Dedicar-me odes triunfais!
Quero atravessar continentes,
Navegar por mares atlânticos, pacíficos e índicos. Quero conhecer rostos perfurados,
Corpos tatuados por tintas e estiletes afiados. Quero sentir novos cheiros e sabores. Viajar! Ser pássaro e voar.
Partir! Ser borboleta e ir.
Esquecer! Ser livre e voltar.
Rasgar! Ser céu e amanhecer.
E depois, sim, sentar-me numa cadeira E sentir o pulsar plácido e lânguido
Da brisa que passa ao de leve
Por baixo das japoneiras.
GRITO 10 – ROCK AND ROLL
Hey! Babe, take a walk on the wild side. She said. Tu… turu, turutu, turu… Encontrei-te numa esquina da cidade. Ó pá mostra-me o caminho,
O caminho da felicidade.
Ó pá deixa-me estar,
Deixa-me estar
Nos teus braços aninhada.
Encontra o amor no fundo
Do copo e leva-me pra casa.
Pode ser no teu quarto, babe.
Pode ser tudo o que quiseres.
Menos no vão de escada.
Ó pá deixa-me estar,
Deixa-me estar
Nos teus braços aninhada.
Rodopio, pulo, danço na pista quadrada, Saturday night fever,
Iluminada por uma bola de espelhos. I can get no satisfaction …
And I try… And I try…
A roupa colada da transpiração, A cabeça leve, leve, leve,
Sorrisos de gin com limão.
Encosta-te mais e promete-me a lua. Gosto dos teus lábios carnudos, Do teu toque afoito nas minhas coxas. I like the way you walk…
I like the way you talk…
My Susie Q… I like you…
Perco-me nas ruelas da paixão.
Porra! No vão de escada entras em mim! Larga a cocaína, larga o cachimbo. Larga-me! Sim, aqui no meio da estrada. Não quero, babe, não quero esta viagem. Vou voltar, vou voltar,
E fica wonderful, babe.
Say good-bye, girl, say good-bye. Take a walk on the Sweet Side. Say good-bye, girl, say good-bye. Não sei o teu nome.

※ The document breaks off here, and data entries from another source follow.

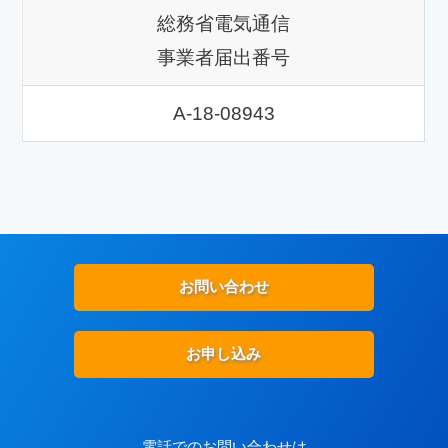
総務省電気通信
事業者届出番号
A-18-08943
お問い合わせ
お申し込み
電話でのお問い合わせは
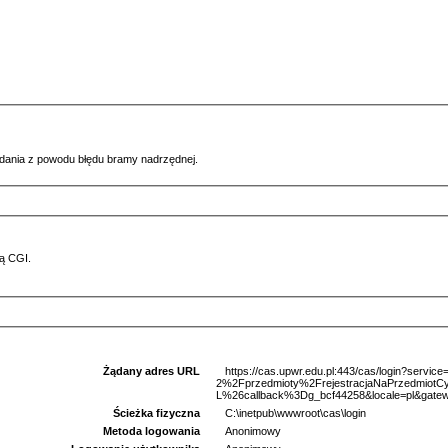
ądania z powodu błędu bramy nadrzędnej.
ą CGI.
Żądany adres URL
https://cas.upwr.edu.pl:443/cas/login?serv
2%2Fprzedmioty%2FrejestracjaNaPrzedmi
L%26callback%3Dg_bcf44258&locale=pl&gatew
Ścieżka fizyczna
C:\inetpub\wwwroot\cas\login
Metoda logowania
Anonimowy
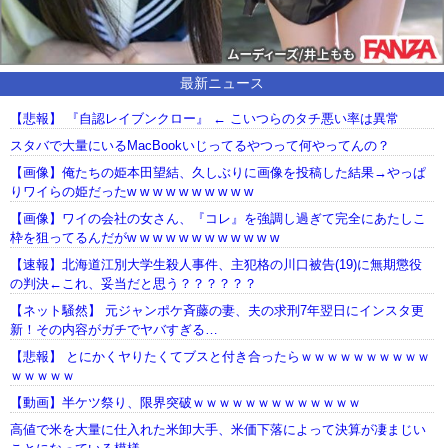
最新ニュース
【悲報】 『自認レイブンクロー』 ← こいつらのタチ悪い率は異常
スタバで大量にいるMacBookいじってるやつって何やってんの？
【画像】俺たちの姫本田望結、久しぶりに画像を投稿した結果→やっぱ
りワイらの姫だったw w w w w w w w w w
【画像】ワイの会社の女さん、『コレ』を強調し過ぎて完全にあたしこ
枠を狙ってるんだがw w w w w w w w w w w w
【速報】北海道江別大学生殺人事件、主犯格の川口被告(19)に無期懲役
の判決←これ、妥当だと思う？？？？？？
【ネット騒然】 元ジャンポケ斉藤の妻、夫の求刑7年翌日にインスタ更
新！その内容がガチでヤバすぎる…
【悲報】 とにかくヤりたくてブスと付き合ったらｗｗｗｗｗｗｗｗｗｗ
ｗｗｗｗｗ
【動画】半ケツ祭り、限界突破ｗｗｗｗｗｗｗｗｗｗｗｗｗ
高値で米を大量に仕入れた米卸大手、米価下落によって決算が凄まじい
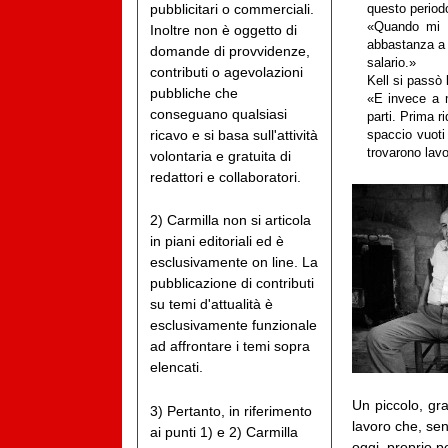
pubblicitari o commerciali.
questo periodo
«Quando mi s
Inoltre non è oggetto di
abbastanza a 
domande di provvidenze,
salario.»
contributi o agevolazioni
Kell si passò 
pubbliche che
«E invece a m
conseguano qualsiasi
parti. Prima r
ricavo e si basa sull'attività
spaccio vuoti
trovarono lavo
volontaria e gratuita di
redattori e collaboratori.
2) Carmilla non si articola
in piani editoriali ed è
esclusivamente on line. La
pubblicazione di contributi
su temi d'attualità è
esclusivamente funzionale
ad affrontare i temi sopra
elencati.
Un piccolo, gra
3) Pertanto, in riferimento
lavoro che, sen
ai punti 1) e 2) Carmilla
oggi, proprio p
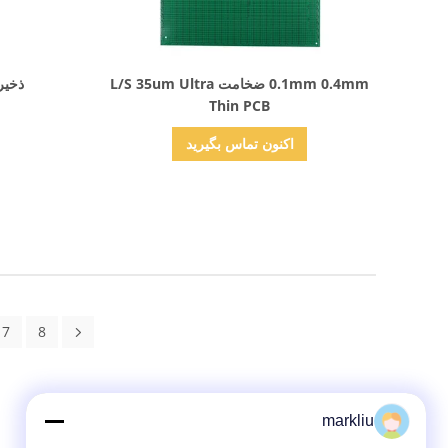
نمایش جزئیات
0.1mm 0.4mm ضخامت L/S 35um Ultra
ذخیره ساز
Thin PCB
اکنون تماس بگیرید
7
8
markliu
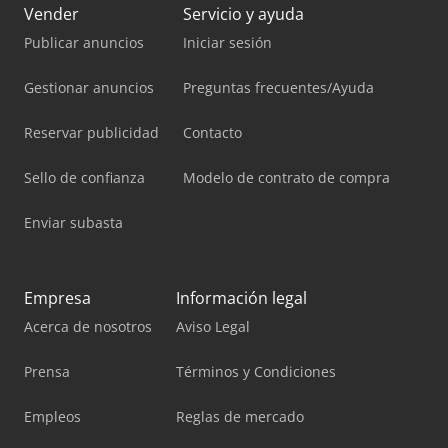
Vender
Servicio y ayuda
Publicar anuncios
Iniciar sesión
Gestionar anuncios
Preguntas frecuentes/Ayuda
Reservar publicidad
Contacto
Sello de confianza
Modelo de contrato de compra
Enviar subasta
Empresa
Información legal
Acerca de nosotros
Aviso Legal
Prensa
Términos y Condiciones
Empleos
Reglas de mercado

A lua cheia ilumina-me o passo.
GRITO 18 – LUCINDARELA
Ando aos ziguezagues como um ciclista bêbedo. Uns dias sim, outros dias não.
Ponho-me a gritar
Sem filtros, sem medo, a plenos pulmões.
Fada Madrinhaaaa, Fada Madrinhaaaaaa ….
Pum! Catrapum! Pum! Pum!
Também tu?!
Vens aos trambolhões?!
– Passa pra cá a abóbora –
Plim!
Nãoooo! Não é ao baile do príncipe que quero ir. Não quero Bairros Altos, encontros fortuitos.
Deixa lá o vestido e os sapatinhos de cristal.
As ruas são íngremes. E os saltos ficam presos nas calçadas. Já não há calceteiros de mãos mágicas,
Fazendo desenhos com precisão.
Curvas e losangos, caravelas a preto e branco, Só perceptíveis do alto das sete colinas.
Veste-me uma saia e uma blusa simples.
Calça-me umas sabrinas.
Hã? Está bem, prateadas.
Desenha-me um sorriso. Perene.
O quê? Não, a vermelho não.
Nunca gostei de bonecas.
Roía-lhes as mãos e os pés
E cortava-lhes os cabelos.
Podia chamar-lhes, Bela
Luísa, ou Ana.
A todas dei o mesmo nome: Rita.
Também roí as minhas unhas
Também cortei os meus cabelos
Nunca quis ser uma boneca.
E muito menos de porcelana.
Nunca gostei de panelinhas e colherinhas. Deixa-me numa carruagem forrada a felicidade. Arranca-me do peito este camafeu,
Esta jóia de família, esta maçã podre. Atira-me confetti de gargalhadas.
Atira-me serpentinas de romance e poesia. Plim!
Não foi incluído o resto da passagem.